Philippe Lafrique « Depuis 2017, nous faisons avancer l’Histoire du futsal féminin. »
Membre du Comex, en charge du développement du Futsal à la Fédération Française de Football (FFF), Philippe Lafrique s’escrime, depuis sept ans, à faire évoluer la discipline en France. Et les résultats sont là. Le nombre de pratiquantes et de licenciées augmente et une équipe de France féminine devrait participer, l’an prochain, à la première Coupe du monde dédiée. Rencontre.
Par Sophie Danger
Publié le 09 octobre 2024 à 19h00
La FFF a récemment mis en place un 2e plan pour développer le futsal, le football en salle, sur le territoire national. Ce dernier concerne notamment les femmes, ce qui n’était pas le cas avec le précédent. Est-ce que cela signifie qu’en l’espace de sept ans la pratique au féminin s’est développée ?

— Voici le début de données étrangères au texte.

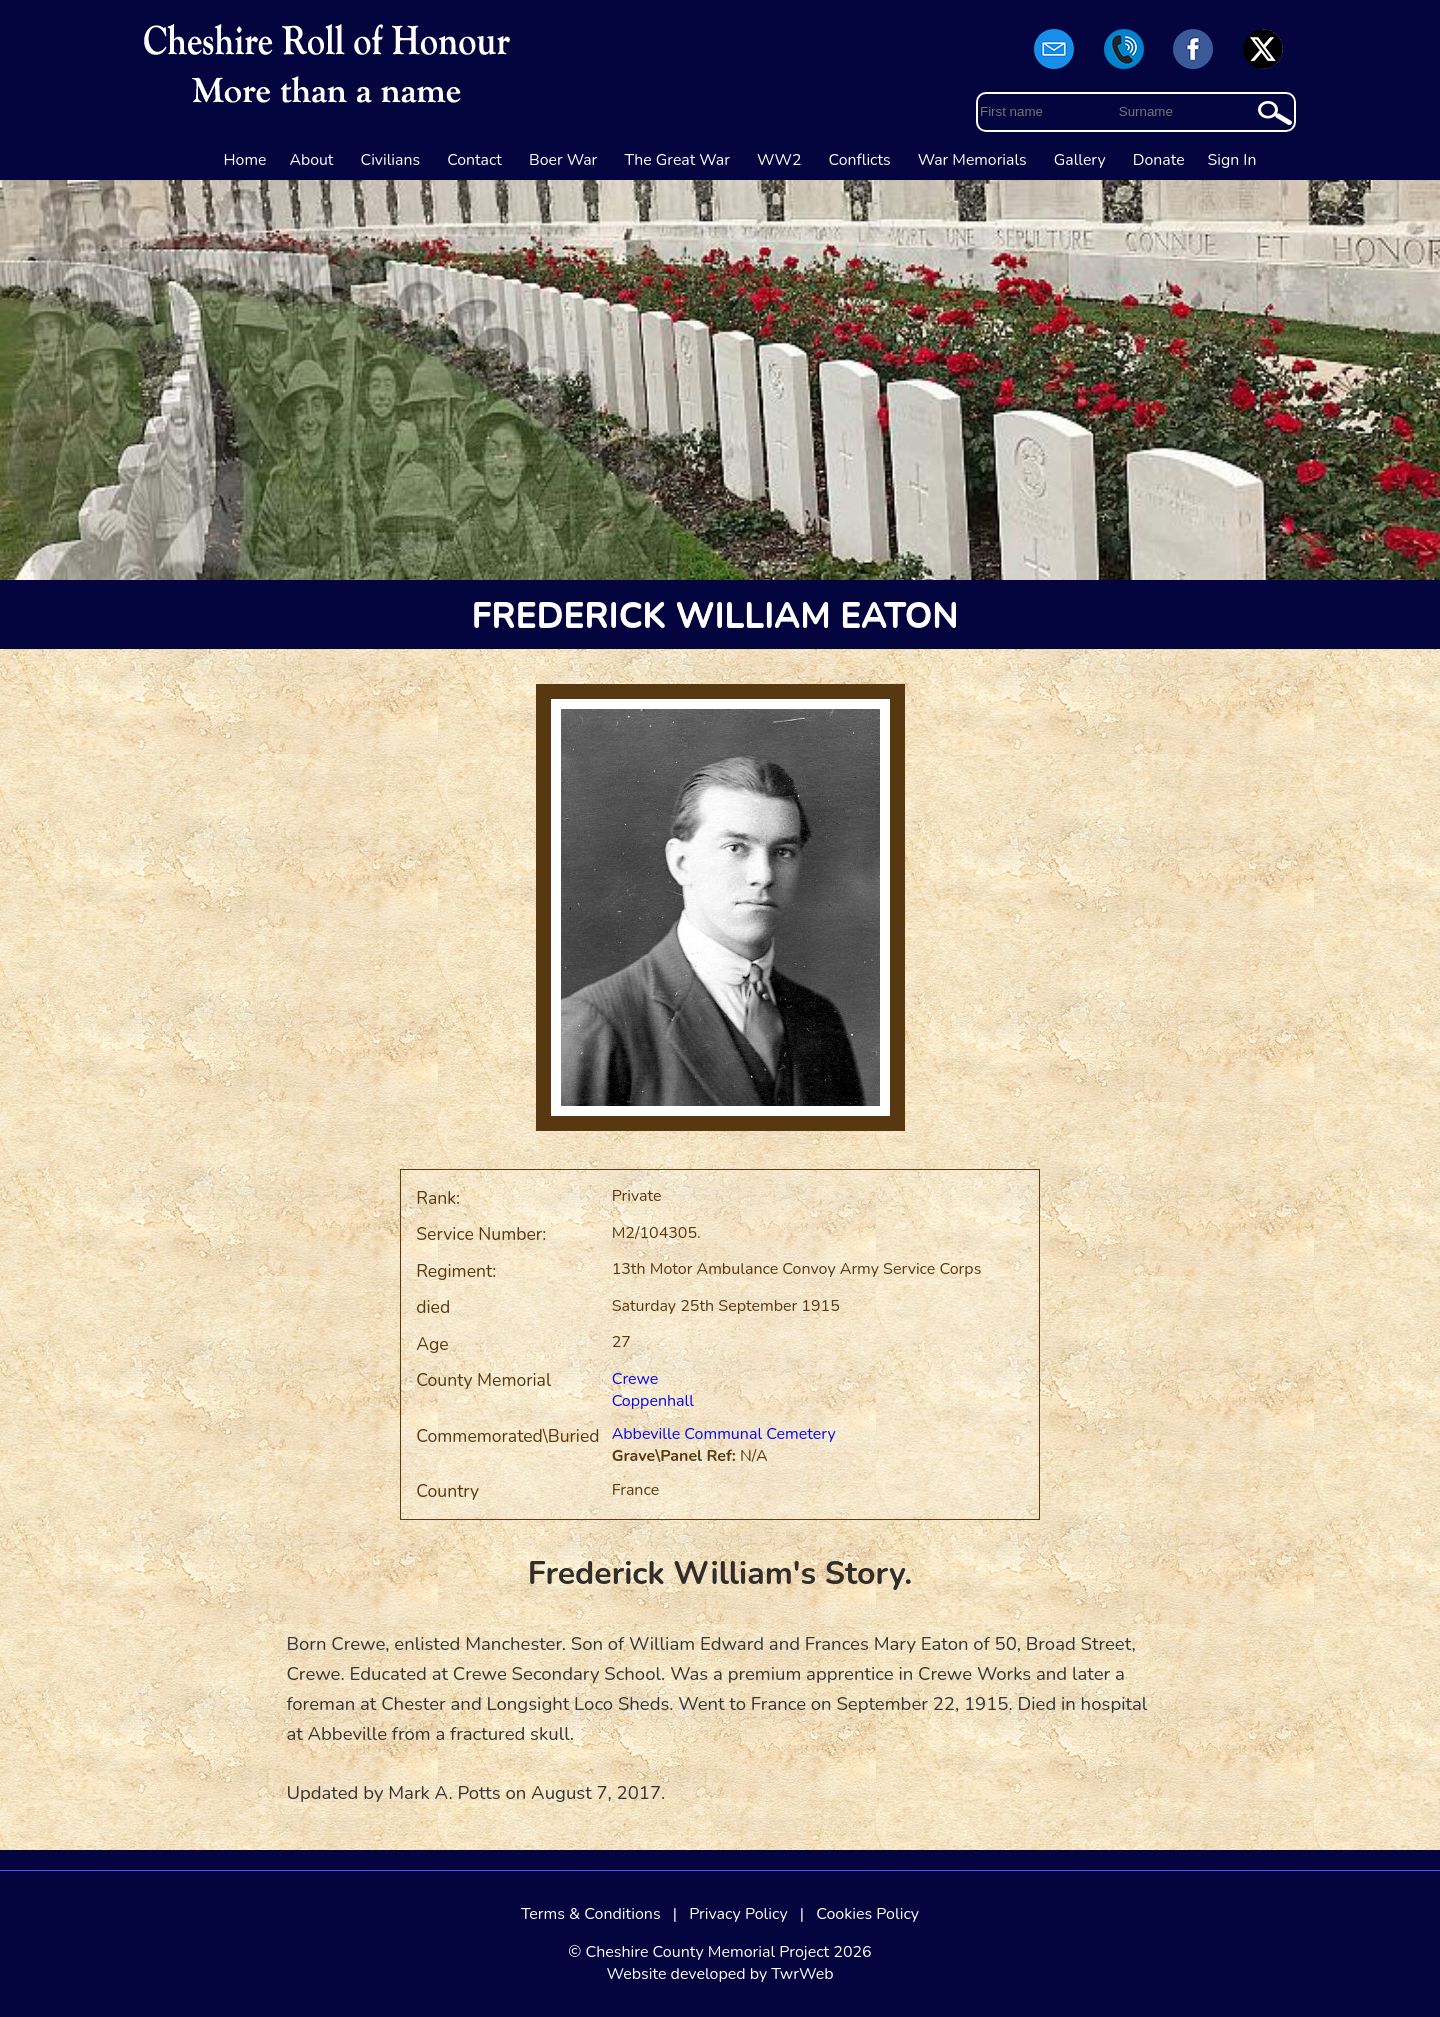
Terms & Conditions (591, 1914)
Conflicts (860, 160)
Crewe (635, 1379)
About (311, 160)
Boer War (563, 160)
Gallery (1080, 160)
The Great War (677, 160)
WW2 (779, 160)
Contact (474, 160)
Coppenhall (653, 1401)
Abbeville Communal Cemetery (724, 1434)
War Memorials (972, 160)
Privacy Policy (738, 1914)
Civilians (391, 160)
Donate (1159, 160)
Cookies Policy (867, 1914)
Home (245, 160)
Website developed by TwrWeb (719, 1974)
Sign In (1232, 160)
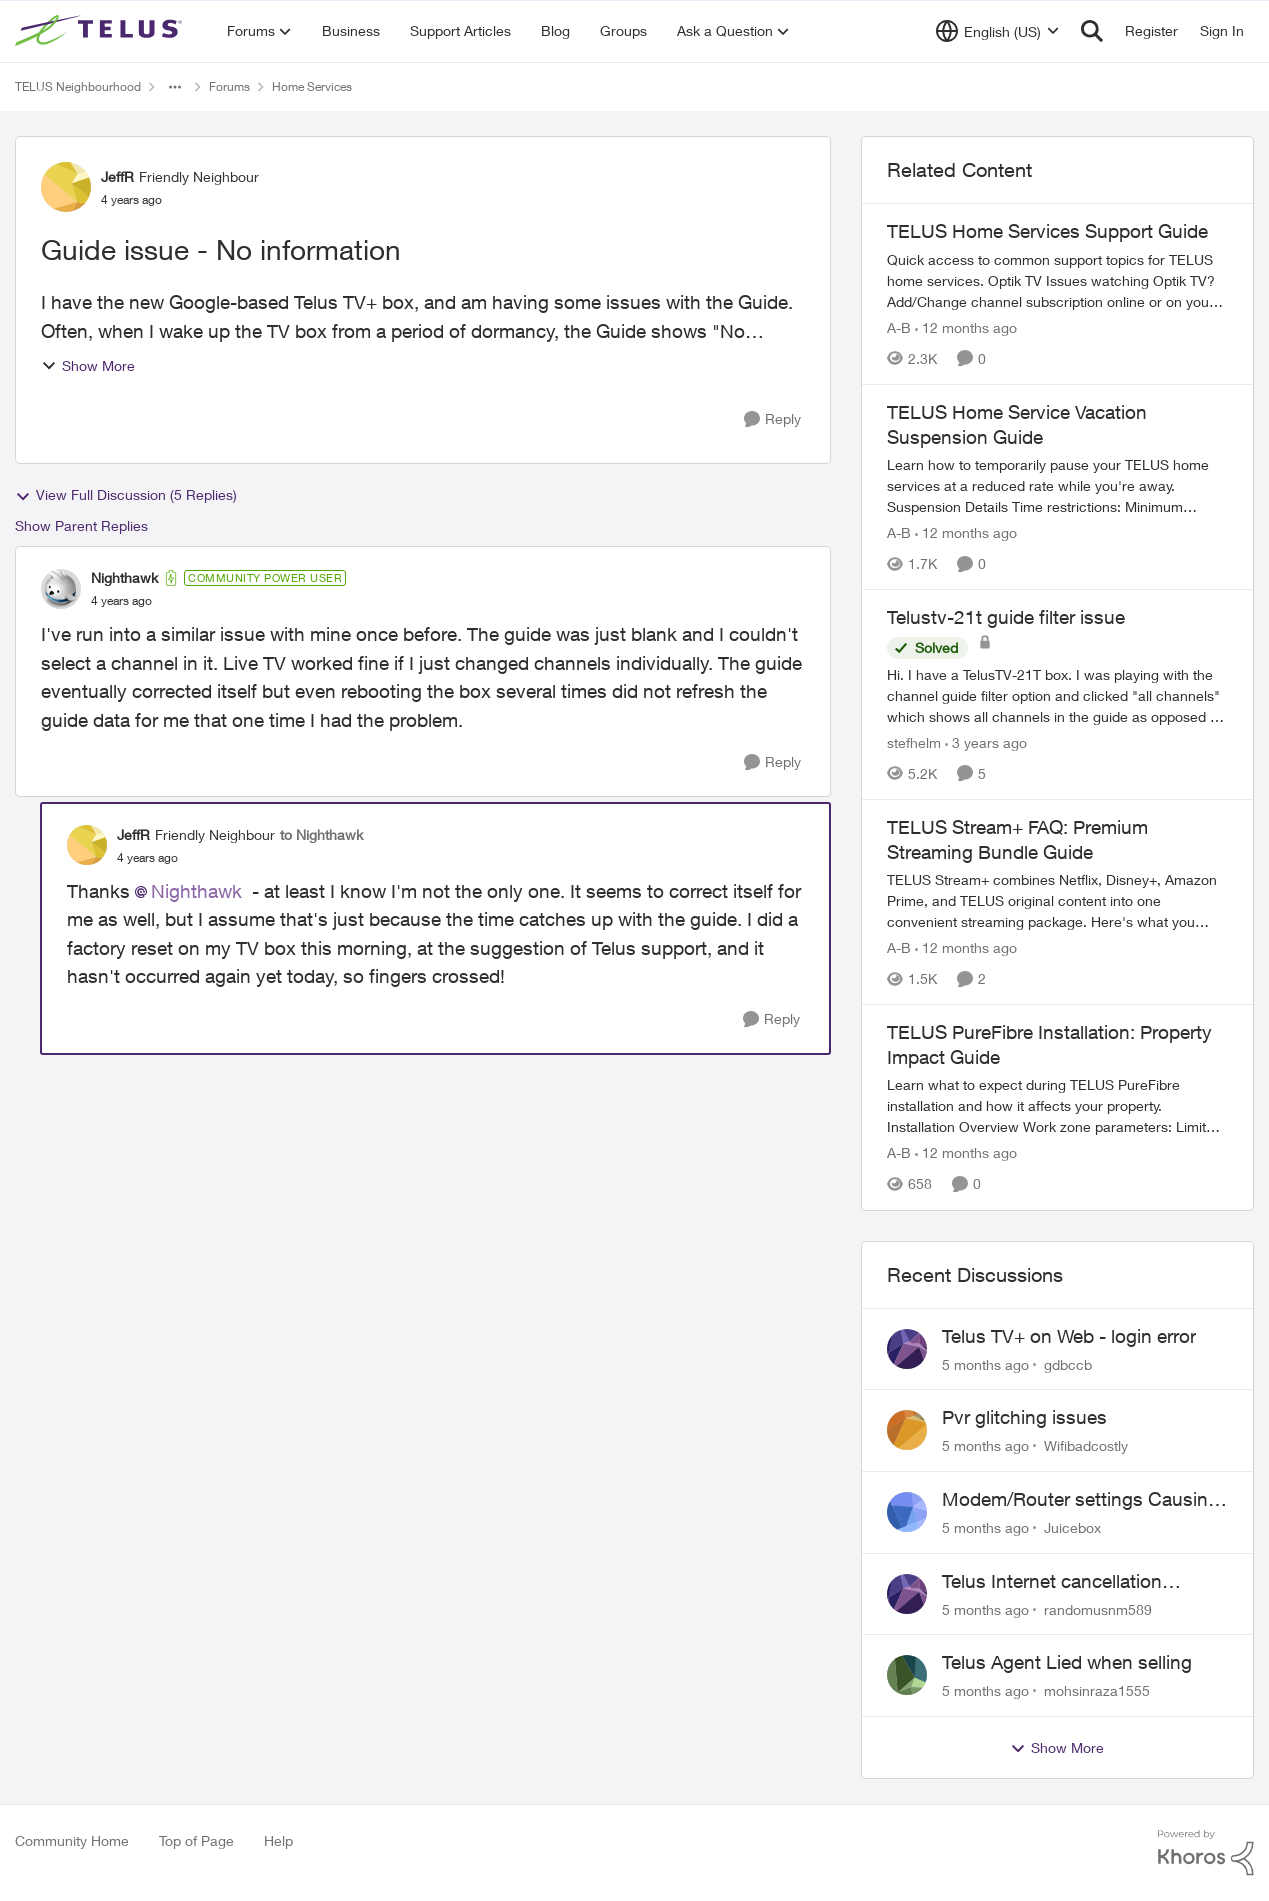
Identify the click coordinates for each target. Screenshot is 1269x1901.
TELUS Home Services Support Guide (1047, 231)
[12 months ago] (966, 327)
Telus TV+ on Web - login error (1069, 1336)
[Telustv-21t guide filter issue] (1057, 695)
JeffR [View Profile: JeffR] (117, 176)
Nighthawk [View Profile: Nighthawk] (124, 577)
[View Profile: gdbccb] (907, 1349)
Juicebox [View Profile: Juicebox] (1072, 1527)
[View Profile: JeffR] (66, 187)
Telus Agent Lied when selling (1067, 1662)
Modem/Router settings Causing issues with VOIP (1080, 1500)
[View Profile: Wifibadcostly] (907, 1430)
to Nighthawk (321, 834)
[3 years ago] (986, 742)
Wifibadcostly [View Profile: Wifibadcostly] (1086, 1445)
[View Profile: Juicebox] (907, 1512)
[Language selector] (997, 31)
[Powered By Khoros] (1206, 1853)
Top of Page (196, 1840)
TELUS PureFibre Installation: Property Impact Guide (1049, 1044)
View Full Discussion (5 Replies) (126, 495)
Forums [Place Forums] (229, 86)
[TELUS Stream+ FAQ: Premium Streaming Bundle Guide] (1057, 900)
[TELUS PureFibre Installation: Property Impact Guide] (1057, 1106)
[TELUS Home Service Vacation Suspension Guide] (1057, 485)
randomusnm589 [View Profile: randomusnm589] (1098, 1608)
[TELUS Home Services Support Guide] (1057, 280)
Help (278, 1840)
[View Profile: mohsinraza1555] (907, 1675)
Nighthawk (196, 891)
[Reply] (772, 419)
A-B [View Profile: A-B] (899, 327)
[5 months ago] (985, 1363)
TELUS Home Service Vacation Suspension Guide (1017, 424)
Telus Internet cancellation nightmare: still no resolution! (1064, 1582)
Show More (88, 365)
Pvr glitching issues (1024, 1417)
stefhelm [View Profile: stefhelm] (914, 742)
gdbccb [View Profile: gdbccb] (1068, 1363)
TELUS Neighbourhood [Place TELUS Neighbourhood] (78, 86)
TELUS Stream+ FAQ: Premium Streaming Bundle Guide (1017, 839)
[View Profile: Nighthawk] (61, 589)
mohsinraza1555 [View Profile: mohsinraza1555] (1097, 1690)
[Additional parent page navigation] (175, 87)
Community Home (72, 1840)
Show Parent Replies (81, 525)
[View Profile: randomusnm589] (907, 1594)
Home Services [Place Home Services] (312, 86)
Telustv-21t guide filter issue (1006, 617)
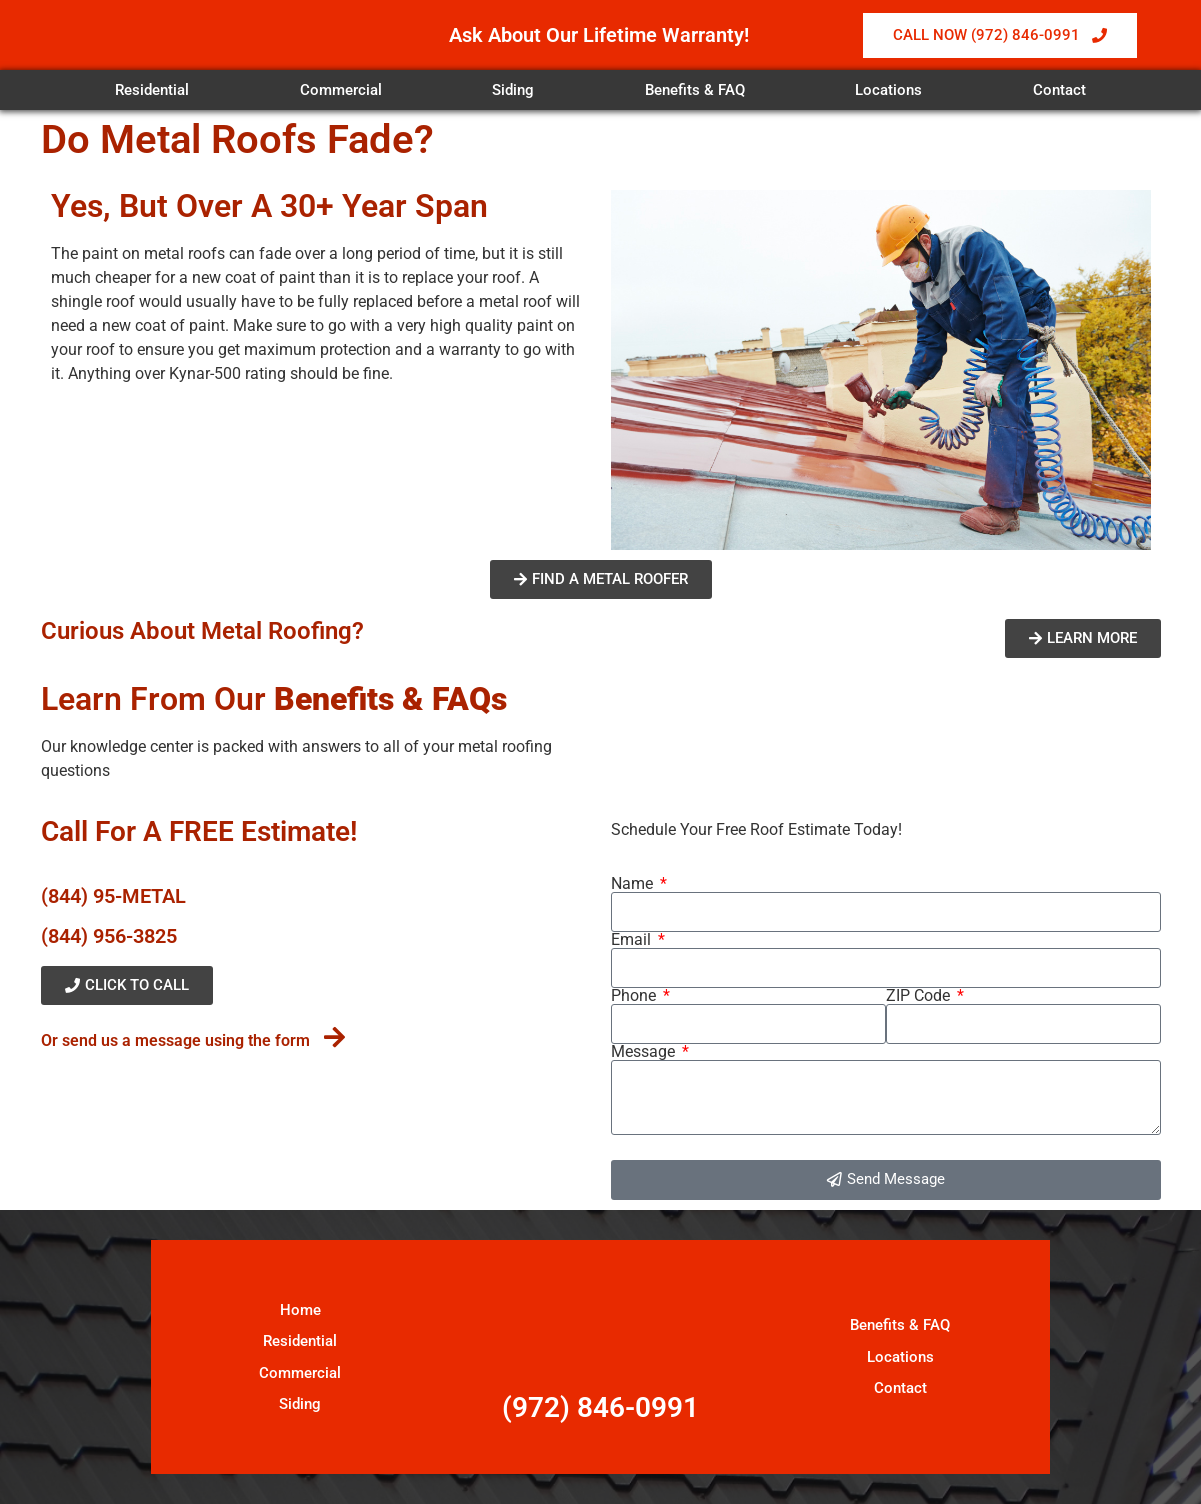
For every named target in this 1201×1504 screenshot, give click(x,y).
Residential (152, 90)
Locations (888, 90)
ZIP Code (920, 996)
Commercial (341, 90)
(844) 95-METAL (113, 896)
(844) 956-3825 (109, 936)
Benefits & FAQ (695, 90)
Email (633, 940)
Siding (513, 90)
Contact (1059, 90)
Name (634, 884)
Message (645, 1052)
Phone (635, 996)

Oui, tout à fait. Le premier plan date de 2017 et a été mis en place par mes soins après les élections, sur demande de monsieur Le Graët. À l’époque, nous faisions partie des meilleures nations au monde en football et nous n’étions que 40e en futsal, la FFF ne pouvait pas se satisfaire de ce classement, il fallait avancer d’où ce premier plan.
Il est vrai que, à ce moment-là, nous n’avions pas fait de focus sur le futsal féminin. La discipline était noyée dans la masse, notamment en ce qui concerne le développement sur les territoires, dans les Ligues et les districts. Toutes les opérations de promotion que l’on pouvait lancer à destination des petites catégories sur les plateaux d’animation concernaient les filles et les garçons évidement, mais nous n’avions pas ciblé le plus haut niveau au féminin.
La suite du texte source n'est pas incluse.